17 July 2015

Recent WW2 discoveries

War History Online has an article on some recent discoveries of things left over:

Seven decades after World War Two ended, artifacts from this period are still being discovered around the globe. These range from fighter airplanes in the desert to almost complete aircraft carriers and battleships lost on the ocean floor for decades.
We are going to look at nine of the most astonishing discoveries that have turned up in the last four years:
The Japanese battleship HIJMS Musashi 
Musahshi
In March of 2015, almost seventy years after the end of World War Two, the sunken Japanese battleship Musashi was located in the Sibuyan Sea, off the coast of the Philippines. Researchers believe they have located the ship after identifying a type 89 gun turret, which was a feature of the Musashi, one of the biggest battleships ever built.
The Japanese ship was the second of the country's Yamato-class ships, which were built by the Imperial Navy and were the heaviest and most powerfully armed ships of World War Two. The Musashi was sunk in a battle with American forces towards the end of 1944.
An RAF Kittyhawk 
After more than seven decades, the body of a missing RAF pilot was discovered in the Egyptian desert. In 1942, the pilot was reported missing when he failed to return back to his base. He was flying a Curtiss Kittyhawk fighter (known as the P-40 in the USAAF), and it was said that the aircraft crashed in the desert. It was initially believed that Flight Sergeant Copping’s aircraft was shot down by the Luftwaffe near the Libya-Egypt border. However, it was later revealed that Copping got lost in a massive sand storm, and after flying disoriented over featureless desert, his plane crashed.

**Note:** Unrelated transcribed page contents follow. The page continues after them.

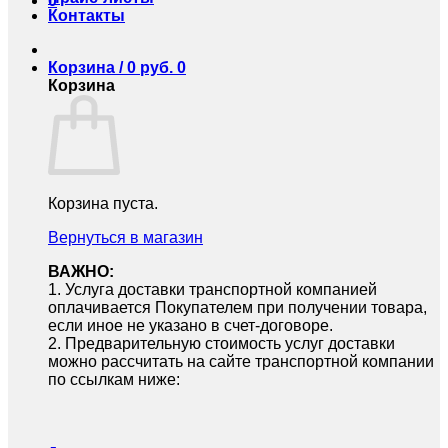
0
Контакты
Корзина /
0
руб.
0
Корзина
Корзина пуста.
Вернуться в магазин
ВАЖНО:
1.⁠ ⁠Услуга доставки транспортной компанией
оплачивается Покупателем при получении товара,
если иное не указано в счет-договоре.
2.⁠ ⁠Предварительную стоимость услуг доставки
можно рассчитать на сайте транспортной компании
по ссылкам ниже: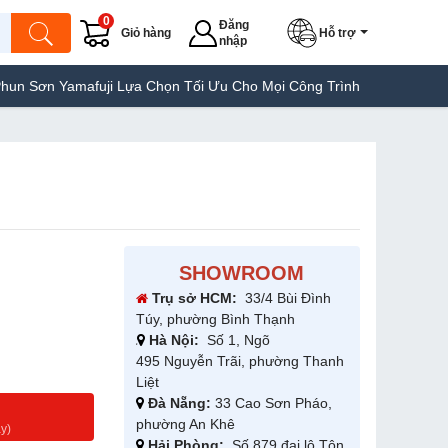
0
Đăng
Giỏ hàng
Hỗ trợ
nhập
afuji Lựa Chọn Tối Ưu Cho Mọi Công Trình
Máy Hàn Túi Yamafuj
SHOWROOM
Trụ sở HCM:
33/4 Bùi Đình
Túy, phường Bình Thạnh
Hà Nội:
Số 1, Ngõ
495 Nguyễn Trãi, phường Thanh
Liệt
Đà Nẵng:
33 Cao Sơn Pháo,
g
phường An Khê
y)
Hải Phòng:
Số 879 đại lộ Tôn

A group of Polish oil workers discovered Copping’s Curtiss in 2012. They quickly reported it to the authorities, who found a partially destroyed aircraft, along with a parachute. This meant that Sergeant Copping somehow survived the crash and attempted to make it on foot. They also concluded that Copping was killed by the smoldering heat of the desert and not by the Luftwaffe.
The USS Independence


In April of 2015, a World War Two-era aircraft carrier was found on the ocean floor near the Farallon Islands off San Francisco, California, and it’s looking great. Despite being underwater since 1951, the USS Independence CVL-22 is “amazingly intact”, said officials with the National Oceanic and Atmospheric Administration (NOAA).Sonar images even show what could be an airplane sitting in the carrier’s hangar bay. “After 64 years on the seafloor, Independence sits on the bottom as if ready to launch its planes,” James Delgado, maritime heritage director for NOAA’s Office of National Marine Sanctuaries, said in a statement. “This ship fought a long, hard war in the Pacific and, after the war, was subjected to two atomic blasts that ripped through the ship.”

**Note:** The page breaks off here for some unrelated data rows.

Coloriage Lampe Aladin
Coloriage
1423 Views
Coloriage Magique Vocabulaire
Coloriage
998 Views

A team from NOAA and Boeing investigated the site, thirty miles off the Northern California coast, where an earlier survey indicated the ship could be located. The Independence was there, nearly three thousand feet below the surface of ocean in the Gulf of the Farallones National Marine Sanctuary.

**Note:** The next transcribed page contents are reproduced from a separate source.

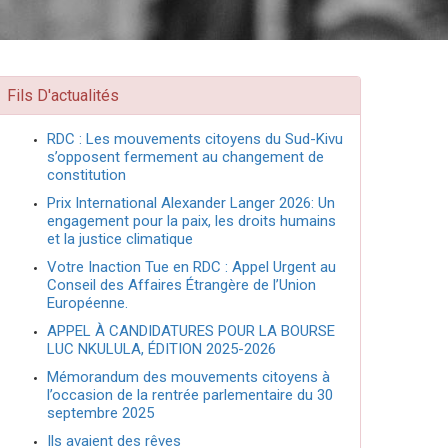
Fils D'actualités
RDC : Les mouvements citoyens du Sud-Kivu
s’opposent fermement au changement de
constitution
Prix International Alexander Langer 2026: Un
engagement pour la paix, les droits humains
et la justice climatique
Votre Inaction Tue en RDC : Appel Urgent au
Conseil des Affaires Étrangère de l’Union
Européenne.
APPEL À CANDIDATURES POUR LA BOURSE
LUC NKULULA, ÉDITION 2025-2026
Mémorandum des mouvements citoyens à
l’occasion de la rentrée parlementaire du 30
septembre 2025
Ils avaient des rêves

An I-400 class Japanese mega submarine
In 2013, in the waters off the Hawai'ian island of Oahu, a Japanese mega-submarine was discovered. The I-400 class Japanese mega-submarines were the largest subs of World War Two. It had a hangar in which it could carry three Aichi M6A1 Seiran floatplanes.
The I-400 was completed on 30 December 1944. In April of 1945, it was prepared for the Panama Canal Strike, a Japanese attack plan to destroy the locks of the Panama Canal. But, after Okinawa fell, the plan was cancelled and the fleet planned to attack fifteen American aircraft carriers assembled at Ulithi atoll. However before the Ulithi attack could be launched, Japan surrendered on 15 August 1945, following the atomic bombing of Hiroshima on 6 August 1945 and Nagasaki on 9 August 1945.
The crew of the American destroyer to which I-400 surrendered was astounded at the sheer size of the sub. The I-400 was taken to Hawai'i by the Navy for further inspection. After examining it, the American sub USS Trumpetfish scuttled the Japanese sub in the waters near Oahu in Hawai'i using torpedoes, on 4 June 1946. It lay undiscovered for almost seventy years.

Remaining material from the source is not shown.